Açılım Komisyonuna Farklı Yaklaşımlar: AKP Hızlı ve Etkili Bir Yapıdan Yana
Açılım sürecinde Devlet Bahçeli’nin komisyon önerisi tartışma yarattı. AKP, hızlı karar alacak dar yapılı bir komisyon istiyor. Sahada ise PKK’nın silahsızlandırılmasına yönelik çalışmalar sürüyor.
Açılım Komisyonuna Farklı Yaklaşımlar: AKP Hızlı ve Etkili Bir Yapıdan Yana
YEREL GÜNDEM / ANKARA
Açılım süreci, yeniden Türkiye'nin siyasi gündeminin merkezine oturdu. MHP Genel Başkanı Devlet Bahçeli’nin önerdiği geniş katılımlı komisyon modeli, özellikle AKP kanadında tartışmalara yol açtı. AKP, 100 kişilik ve 16 partinin yer aldığı büyük bir yapının karar alma süreçlerini yavaşlatacağını ve süreci sekteye uğratabileceğini savunuyor.
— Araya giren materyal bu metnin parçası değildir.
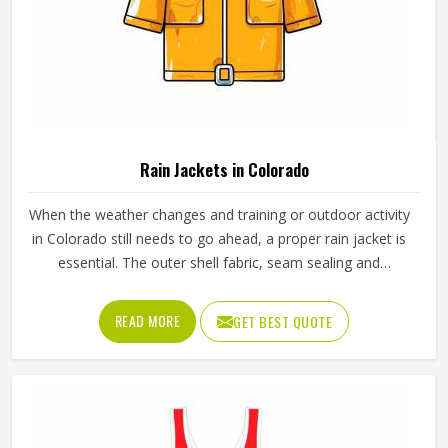
Rain Jackets in Colorado
When the weather changes and training or outdoor activity
in Colorado still needs to go ahead, a proper rain jacket is
essential. The outer shell fabric, seam sealing and
waterproof coating all determine how well a jacket in
Colorado actually keeps water out without making the
READ MORE
GET BEST QUOTE
wearer feel trapped inside it. If you are looking for Rain
Jackets Manufacturers in Colorado, Jamez Sports,
although we operate from Sialkot, produces rain jackets
using waterproof and water-resistant outer fabrics. Sports
teams and outdoor groups in Colorado can choose from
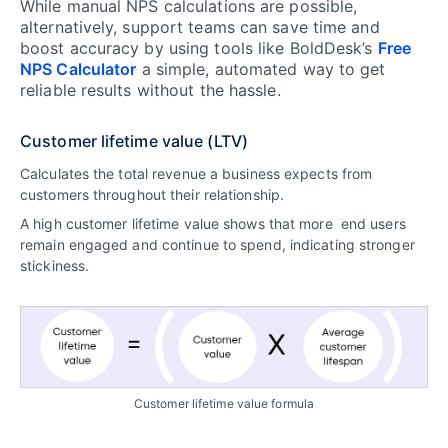
While manual NPS calculations are possible,
alternatively, support teams can save time and
boost accuracy by using tools like BoldDesk’s
Free
NPS Calculator
a simple, automated way to get
reliable results without the hassle.
Customer lifetime value (LTV)
Calculates the total revenue a business expects from
customers throughout their relationship.
A high customer lifetime value shows that more end users
remain engaged and continue to spend, indicating stronger
stickiness.
Customer lifetime value formula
Bunun yerine daha kompakt, hızlı karar verebilecek, etkin bir komisyon modeli öneriliyor.
AKP kurmayları, sürecin sekteye uğramaması ve kararların vakit kaybetmeden alınabilmesi adına, destek verecek partilerle sınırlı bir yapının daha işlevsel olacağını savunuyor. Parti içerisinde hâkim olan görüşe göre, açılım sürecine karşı olmayan unsurlardan oluşacak bir yapı oluşturulmalı.
Komisyon tartışmalarının gölgesinde, sahada da bazı önemli gelişmeler yaşanıyor. Türkiye’nin oluşturduğu özel bir heyetin, YPG bölgesindeki PKK unsurlarının bölgeden çıkarılması ve silahların teslimi konularında Suriye’de çalışmalar yürüttüğü bildiriliyor. Bu heyetin üç aylık raporlarını Ankara’ya sunmasının ardından yeni kararlar alınması planlanıyor.
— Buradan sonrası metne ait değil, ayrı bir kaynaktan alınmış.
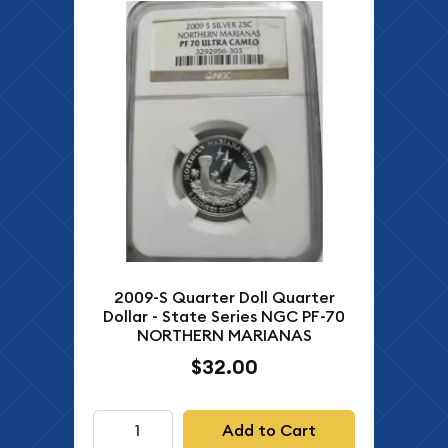
2009-S Quarter Doll Quarter
Dollar - State Series NGC PF-70
NORTHERN MARIANAS
$32.00
Add to Cart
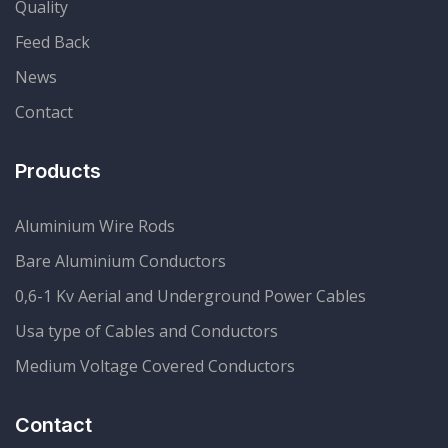
Quality
Feed Back
News
Contact
Products
Aluminium Wire Rods
Bare Aluminium Conductors
0,6-1 Kv Aerial and Underground Power Cables
Usa type of Cables and Conductors
Medium Voltage Covered Conductors
Contact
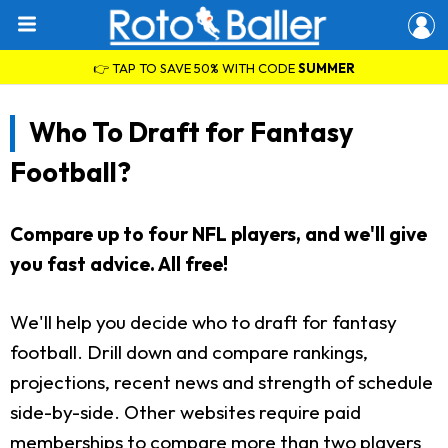
👉 TAP TO SAVE 50% WITH CODE
SUMMER
Who To Draft for Fantasy
Football?
Compare up to four NFL players, and we'll give
you fast advice. All free!
We'll help you decide who to draft for fantasy
football. Drill down and compare rankings,
projections, recent news and strength of schedule
side-by-side. Other websites require paid
memberships to compare more than two players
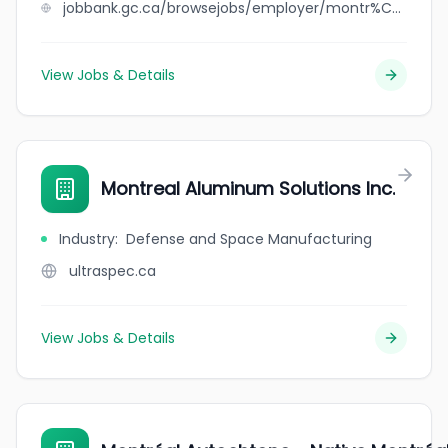
jobbank.gc.ca/browsejobs/employer/montr%C3%A9al+aluminium+solutions/ca
View Jobs & Details
Montreal Aluminum Solutions Inc.
Industry
:
Defense and Space Manufacturing
ultraspec.ca
View Jobs & Details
AKP içinde bazı isimler, sürecin geniş katılımlı yürütülmesi adına tüm partilerin destek vermesini istese de, CHP’ye yönelik süren siyasi operasyonlar nedeniyle bu desteğin zora girdiğini düşünüyor. Bu görüşte olanlara göre, belediye başkanları ve partililere yönelik adli süreçlerin sürdüğü bir ortamda, muhalefetten açık destek beklemek hayalci bir yaklaşım olur.
Cumhur İttifakı’nın DEM Parti’nin desteğiyle gerekli yasal düzenlemeleri geçirecek sayısal çoğunluğa sahip olduğu vurgulanırken, bu tercihin siyasi sorumluluğunun da Cumhurbaşkanlığı ve AKP yönetimi tarafından üstlenilmesi gerektiği ifade ediliyor. Sürecin tüm partilerin mutabakatıyla yürütülmesi isteniyorsa, başta muhalefete yönelik operasyonların durması gerektiği düşüncesi de yüksek sesle dile getiriliyor.
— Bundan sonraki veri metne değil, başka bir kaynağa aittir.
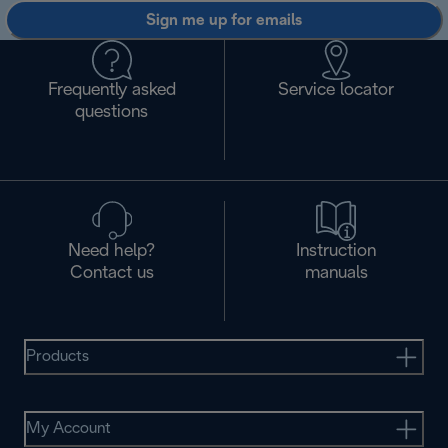
Sign me up for emails
Frequently asked
Service locator
questions
Need help?
Instruction
Contact us
manuals
Products
My Account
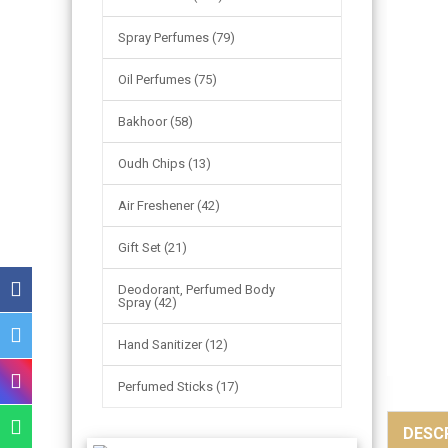
Spray Perfumes (79)
Oil Perfumes (75)
Bakhoor (58)
Oudh Chips (13)
Air Freshener (42)
Gift Set (21)
Deodorant, Perfumed Body
Spray (42)
Hand Sanitizer (12)
Perfumed Sticks (17)
DESC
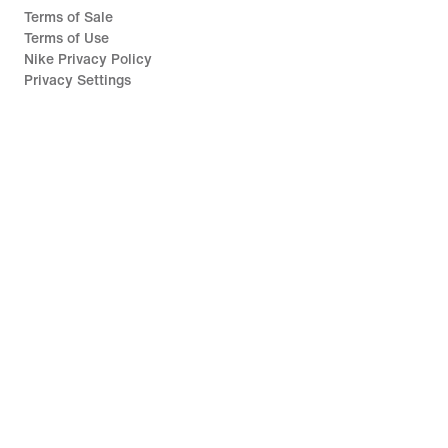
Terms of Sale
Terms of Use
Nike Privacy Policy
Privacy Settings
Öte yandan sahadaki gelişmeler sadece komisyon boyutuyla sınırlı değil. PKK’nın kendini feshetme süreci kapsamında teröristlerin çıkacağı bölgeler, silah bırakılacak noktalar gibi detaylar üzerinde teknik çalışmalar sürüyor. Türkiye, Suriye’de YPG kontrolündeki bölgelerde bulunan yaklaşık 2.500 kişilik bir PKK listesinin tamamen bölgeden çıkarılmasını talep ediyor. Ayrıca bu listeye, bölgede istenmeyen 50 kadar üst düzey PKK yöneticisi de dahil edilmiş durumda.
İstihbarat kaynakları, bu sürecin başarısı konusunda temkinli bir iyimserlik taşıyor. ABD Başkanı Donald Trump döneminde yapılan bazı açıklamalar ile Suriye Devlet Başkanı Ahmet Şara ile varılan mutabakatlar, ABD’nin artık YPG’yi birincil ortak olarak görmediği ve bu yapıya sağlanan desteğin kesilmeye başlandığı yönünde yorumlanıyor. ABD’nin kişi başı aylık 300 dolarlık maddi desteği de sona ermiş durumda. Bu gelişmeler, özerklik taleplerinin karşılık bulmadığını ortaya koyuyor.
Tüm bu gelişmeler, açılım sürecinin seyrinin önümüzdeki haftalarda nasıl şekilleneceğine dair güçlü işaretler veriyor. Ankara, sahadan gelecek raporları beklerken, siyasi alanda da sürecin mimarisi üzerinde yoğun bir hazırlık yürütüyor.